Explanation of Responses:

* If the form is filed by more than one reporting person, see Instruction 4(b)(v).
** Intentional misstatements or omissions of facts constitute Federal Criminal Violations. See 18 U.S.C. 1001 and 15 U.S.C. 78ff(a).
(1) Effective August 16, 2012, the Notes were amended and restated. In connection with such amendment and restatement, the Notes were split into two series to provide that certain of Nextwave Wireless, Inc.'s (the "Issuer") obligations to the holders of the Notes remain with the Issuer (including an obligation in respect of the repayment of outstanding obligations of $325 million by the Issuer to such holders) and the remaining principal balance of the Notes, plus accrued and unpaid interest as of August 16, 2012, become direct obligations of a new holding company formed by the Issuer ("NextWave Holdco"). (Continued in footnote 2 below)

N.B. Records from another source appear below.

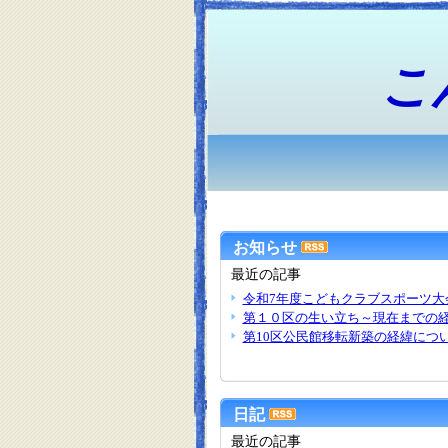
こ
お知らせ
最近の記事
令和7年度こどもクラブスポーツ大
第１０区の生い立ち～現在までの
第10区公民館移転新築の経緯につ
日記
最近の記事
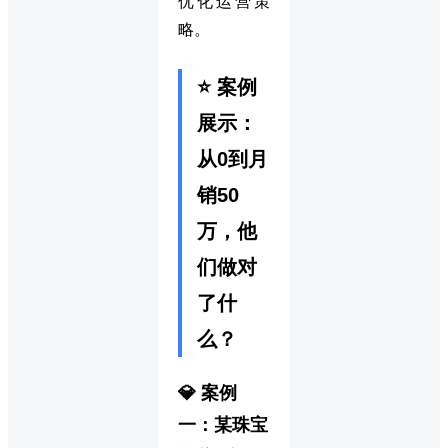
优化运营策
略。
⭐ 案例
展示：
从0到月
销50
万，他
们做对
了什
么？
💎 案例
一：某珠宝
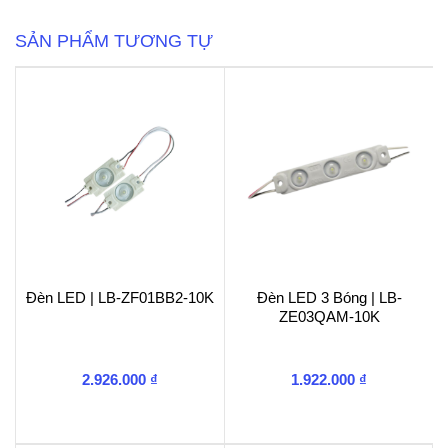
Đỏ
|
SẢN PHẨM TƯƠNG TỰ
SHL-
4B-
RED5050
số
lượng
Đèn LED | LB-ZF01BB2-10K
Đèn LED 3 Bóng | LB-
ZE03QAM-10K
2.926.000
₫
1.922.000
₫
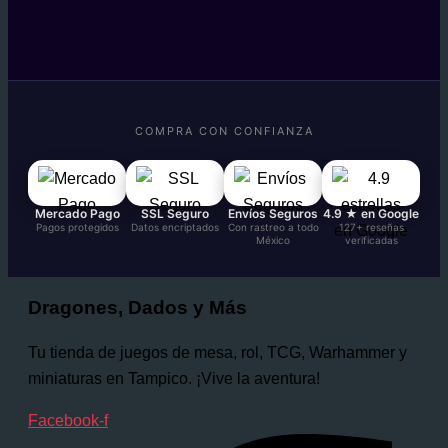
COMPRA CON CONFIANZA
Mercado Pago
SSL Seguro
Envíos Seguros
4.9 ★ en Google
Pagos protegidos
Datos encriptados
Con rastreo a todo
127+ reseñas
México
verificadas
Dragones, Dados y Más
Tu tienda de juegos de mesa, rol, TCG, Warhammer y
miniaturas en Tampico. ¡Vive la aventura!
Facebook-f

(2) (Continued from footnote 1) NextWave Holdco was formed in connection with the proposed acquisition of the Issuer by AT&T Inc. by means of a merger to hold all of the Issuer's assets other than its Wireless Communication Services and Advanced Wireless Services wireless spectrum licenses and other assets related thereto. In connection with the amendment and restatement of the Notes, the Notes were amended to remove the conversion feature and are no longer convertible into shares of common stock of the Issuer. The transactions reported herein reflect the fact that the Notes held by the Funds (as defined below) are no longer convertible into common stock of the Issuer.

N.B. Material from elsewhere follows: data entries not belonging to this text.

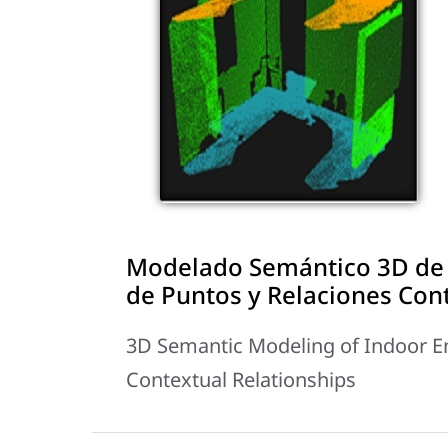
Modelado Semántico 3D de 
de Puntos y Relaciones Con
3D Semantic Modeling of Indoor E
Contextual Relationships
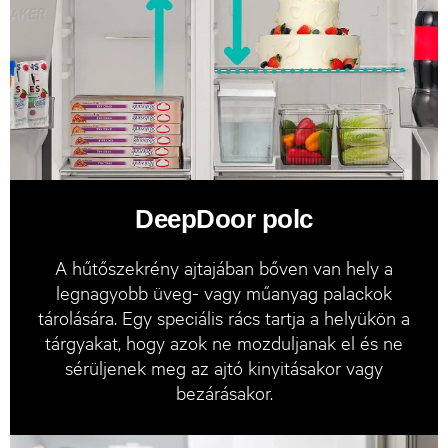
DeepDoor polc
A hűtőszekrény ajtajában bőven van hely a
legnagyobb üveg- vagy műanyag palackok
tárolására. Egy speciális rács tartja a helyükön a
tárgyakat, hogy azok ne mozduljanak el és ne
sérüljenek meg az ajtó kinyitásakor vagy
bezárásakor.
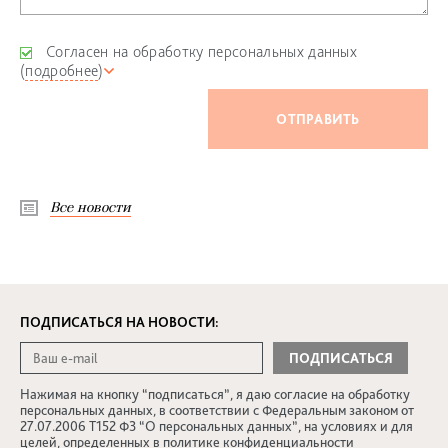
Согласен на обработку персональных данных
(
подробнее
)
Все новости
ПОДПИСАТЬСЯ НА НОВОСТИ:
Нажимая на кнопку “подписаться”, я даю согласие на обработку
персональных данных, в соответствии с Федеральным законом от
27.07.2006 Т152 ФЗ “О персональных данных”, на условиях и для
целей, определенных в
политике конфиденциальности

(3) The securities to which this Form 4 relates were held directly by funds including Sola Ltd and Solus Core Opportunities Master Fund Ltd, each of which are Cayman Islands exempt companies (collectively, the "Funds"). This Form 4 shall not be construed as an admission that the Funds are the beneficial owners of any shares of common stock of Nextwave Wireless Inc. (the "Issuer"), and the Funds expressly disclaim any such beneficial ownership. Solus Alternative Asset Management LP, a Delaware limited partnership ("Solus"), is a registered investment adviser that serves as investment adviser to the Funds, and as such has discretion over the securities held by the Funds. Pursuant to Rule 16a-1(a)(1), Solus is not deemed to beneficially own the securities held by the Funds but has elected to file this Form 4 nevertheless.
(4) Solus GP LLC ("Solus GP") is the general partner of Solus. Solus GP does not beneficially own any such securities as the term "beneficial owner" is defined in Rule 16a-1(a)(2) but has elected to file this Form 4 nevertheless.
(5) Christopher Pucillo is the managing member of Solus GP. Mr. Pucillo disclaims beneficial ownership of the securities held directly by the Funds pursuant to Rule 16a-1(a)(4), except to the extent of the indirect pecuniary interest, if any, in such securities as a result of his interest in affiliates of Solus or the Funds.